薛莲妈本来这一段时间就对薛举有些不满,听了薛莲的话也应声道:“可不是,听说郑县长、郭县长还有你爸爸要带着财政局长、乡镇企业局长,到什么苏州考察什么项目,今天研究考察路线。研究完了,还不就是喝酒。闹不好喝完了还要请人教他们跳舞,说什么思想还要再解放一点,为打造旅游名城而奋斗,领导要带头,……”

薛莲见自己猜个正着,又听妈妈站在自己一边埋怨爸爸,抿嘴乐了,又得寸进尺地嘟囔道:“催着我去叫人,人叫来了他又走了,这不是折腾我!”

薛莲妈为刚才喝酒之事引发了醋意,听女儿嘟囔,又训道:“你还说,八点多点出去,十点多才回来,越跑越野。”

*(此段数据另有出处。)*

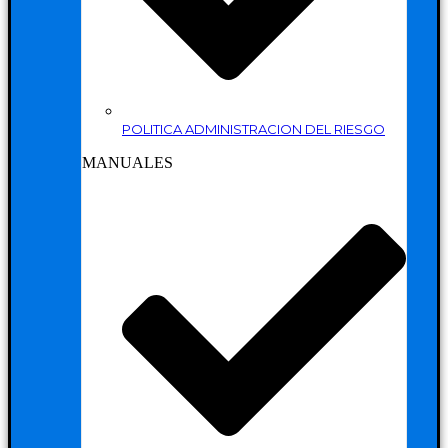
POLITICA ADMINISTRACION DEL RIESGO
MANUALES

薛莲知道妈妈最近不太高兴,赶忙乖巧又神密地说,“我看见了一幅画,画得很象妈妈你,越看越着迷,所以才耽误了时间。”

薛莲妈疑惑地问,“什么画会象我?”

孟飞云听着母女俩闲扯,个中情由也猜个大概,此时听薛莲这么说,知道是要哄她妈妈高兴,于是也连忙道:“如果阿姨也穿那样的衣服,保准和画里的一模一样。”

薛莲妈听她俩云山雾罩的,更是糊涂,猜测间薛莲咯咯笑道:“是嫦娥!”

薛莲妈听了,立刻明白是两个孩子在逗她高兴,佯怒道:“我比貂蝉还差不多,我可不敢比嫦娥。”话刚一出口,便觉得不妥。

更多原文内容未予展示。